## ABOUT THIS EXERCISE
The copy has to match the records word for word and include no pictures.

#### DATASET

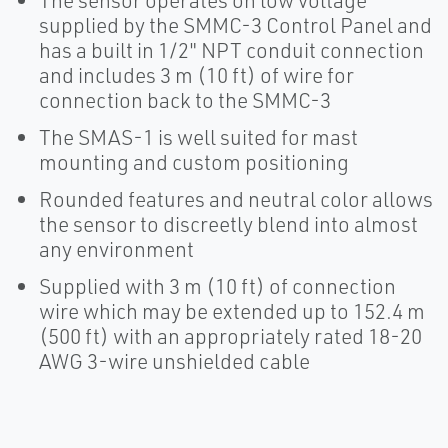
The sensor operates on low voltage
supplied by the SMMC-3 Control Panel and
has a built in 1/2" NPT conduit connection
and includes 3 m (10 ft) of wire for
connection back to the SMMC-3
The SMAS-1 is well suited for mast
mounting and custom positioning
Rounded features and neutral color allows
the sensor to discreetly blend into almost
any environment
Supplied with 3 m (10 ft) of connection
wire which may be extended up to 152.4 m
(500 ft) with an appropriately rated 18-20
AWG 3-wire unshielded cable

########

## WRITTEN ANSWER
The sensor operates on low voltage
supplied by the SMMC-3 Control Panel and
has a built in 1/2" NPT conduit connection
and includes 3 m (10 ft) of wire for
connection back to the SMMC-3
The SMAS-1 is well suited for mast
mounting and custom positioning
Rounded features and neutral color allows
the sensor to discreetly blend into almost
any environment
Supplied with 3 m (10 ft) of connection
wire which may be extended up to 152.4 m
(500 ft) with an appropriately rated 18-20
AWG 3-wire unshielded cable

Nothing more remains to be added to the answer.